* [What to do]: Lines to return, exactly: from the line with "elektrische keuringsattest speelt een" to the line with "elektrische installatie aan" in the entries below, both included.

:: Input material

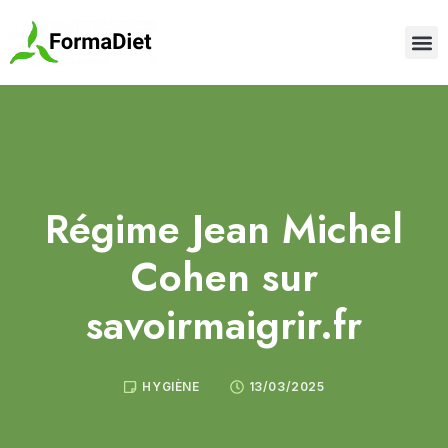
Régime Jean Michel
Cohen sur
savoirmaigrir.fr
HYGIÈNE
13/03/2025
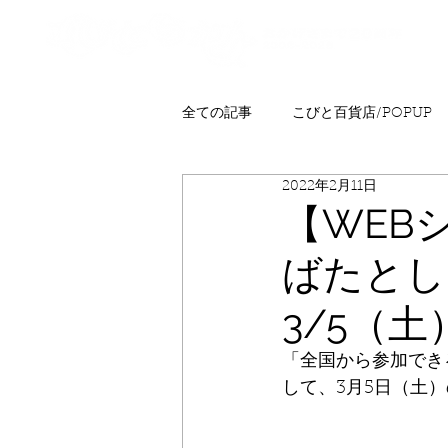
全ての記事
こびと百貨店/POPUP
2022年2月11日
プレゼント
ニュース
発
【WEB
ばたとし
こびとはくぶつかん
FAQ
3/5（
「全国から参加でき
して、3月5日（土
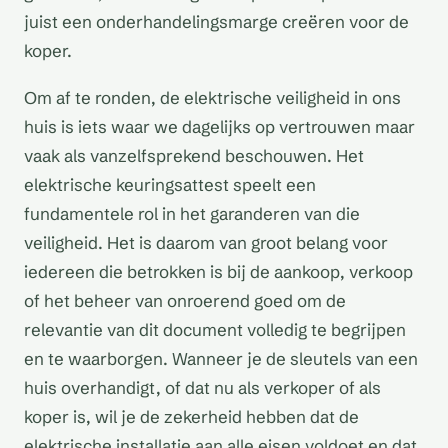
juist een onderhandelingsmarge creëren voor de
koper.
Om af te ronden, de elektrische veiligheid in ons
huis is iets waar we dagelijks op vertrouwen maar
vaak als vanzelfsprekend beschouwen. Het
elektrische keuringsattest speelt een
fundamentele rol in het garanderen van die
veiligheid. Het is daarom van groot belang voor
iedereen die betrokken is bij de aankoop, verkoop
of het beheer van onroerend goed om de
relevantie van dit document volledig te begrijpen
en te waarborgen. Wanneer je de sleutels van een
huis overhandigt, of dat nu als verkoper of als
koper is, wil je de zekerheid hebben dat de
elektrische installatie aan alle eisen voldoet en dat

::::
:: Input material

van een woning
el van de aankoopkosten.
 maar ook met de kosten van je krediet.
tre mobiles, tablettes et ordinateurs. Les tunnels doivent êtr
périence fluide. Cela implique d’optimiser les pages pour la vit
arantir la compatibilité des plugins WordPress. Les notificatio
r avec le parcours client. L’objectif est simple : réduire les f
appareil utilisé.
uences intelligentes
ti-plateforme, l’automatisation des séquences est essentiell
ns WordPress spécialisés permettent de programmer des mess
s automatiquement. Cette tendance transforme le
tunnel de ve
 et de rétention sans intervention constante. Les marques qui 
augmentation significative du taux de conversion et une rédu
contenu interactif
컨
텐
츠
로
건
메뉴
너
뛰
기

::::
:: Input material

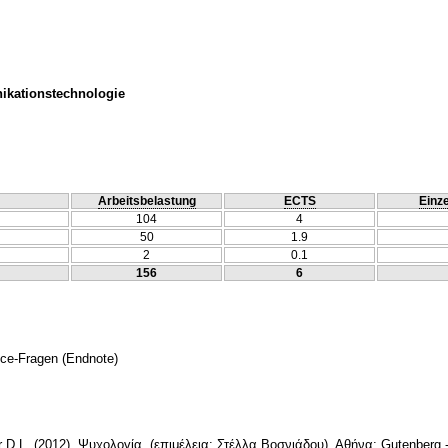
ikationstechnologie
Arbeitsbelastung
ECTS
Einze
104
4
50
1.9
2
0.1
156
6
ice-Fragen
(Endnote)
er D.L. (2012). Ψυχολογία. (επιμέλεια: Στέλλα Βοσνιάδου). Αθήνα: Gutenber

::::

* [Response below]:
elektrische keuringsattest speelt een
fundamentele rol in het garanderen van die
veiligheid. Het is daarom van groot belang voor
iedereen die betrokken is bij de aankoop, verkoop
of het beheer van onroerend goed om de
relevantie van dit document volledig te begrijpen
en te waarborgen. Wanneer je de sleutels van een
huis overhandigt, of dat nu als verkoper of als
koper is, wil je de zekerheid hebben dat de
elektrische installatie aan alle eisen voldoet en dat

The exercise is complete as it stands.